This is March 11, 2015, and the weather in Lancaster County, Pennsylvania has finally warmed to more seasonal temperatures day and night. Time now to start looking for migrating, north-bound flocks of American robins in this area. But I regularly saw three flocks of wintering robins close to home in New Holland in this county this past winter, in spite of the cold wind and snow we've had, though, no doubt, there have been other groups of robins that wintered here. The robins were always handsome, and interesting to see in their congregations in the middle of winter. And each group of robins was accompanied by a few starlings and a handful of cedar waxwings, both of which also eat berries in winter.
Most people think robins go south for the winter and come north in March, but I suspect more robins winter here than we realize. I don't think I ever saw so many wintering American robins in my life as I did in the winter of 2014-2015. And during that harshest of seasons, they mostly eat berries by day and spend nights sheltering in half-grown coniferous trees or thickets of shrubbery that block cold, winter winds.
I found one group of over a hundred robins wintering in the east end of the borough of New Holland. I saw birds of this gathering one warmer winter afternoon running and stopping, running and stopping on a field where they probably were searching for earthworms and other invertebrates. One snowy day, I spotted what were probably the same birds nearby in a group of three, small crab apple trees and on the snow under the trees where they were eating the small, red fruits of those trees and fruit that fell below those trees. The robins were quite the beautiful crowd on the snow while eating the berries. And on another sunny, warmer day, I saw what I took to be the same robins moving across an extensive lawn, again to eat invertebrates.
Another flock of nearly a hundred American robins seemed to be "stationed" in a 20-acre, half-grown stand of red juniper trees, with a few American holly trees mixed in, in farmland about a mile south of New Holland. Hollies have red berries that robins eat and the junipers have berry-like, pale-blue cones that robins ingest as well. The robins there were eating the holly berries and juniper cones, but were also going to a nearby field on warmer afternoons where they ran and stopped, ran and stopped in their quest for invertebrates. Almost without doubt, those robins spent winter nights in the wind-breaking junipers.
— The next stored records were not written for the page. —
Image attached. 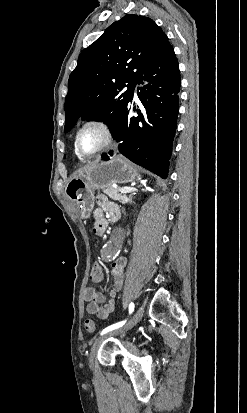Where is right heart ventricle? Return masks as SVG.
<instances>
[{
    "mask_svg": "<svg viewBox=\"0 0 247 413\" xmlns=\"http://www.w3.org/2000/svg\"><path fill=\"white\" fill-rule=\"evenodd\" d=\"M75 153H76V156L78 157L79 160H81V161L84 160V158H82V157L77 153L76 149H75Z\"/></svg>",
    "mask_w": 247,
    "mask_h": 413,
    "instance_id": "right-heart-ventricle-1",
    "label": "right heart ventricle"
}]
</instances>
The third gathering of wintering robins was in farmland with hedgerows and thickets a few miles northwest of New Holland. That group of close to a hundred birds often consumed the red fruits from a large crab apple tree near a road. Sometimes the snow cover under that tree was crowded with feeding robins. They were a striking, exciting sight.
Next winter, or a succeeding one, watch for wintering American robins. They are more prevalent in the north than most people realize. And the wintering robins' numbers are bolstered in March by north-bound relatives that wintered farther south. By the end of March, male robins are singing to establish nesting territories and attract mates to raise young.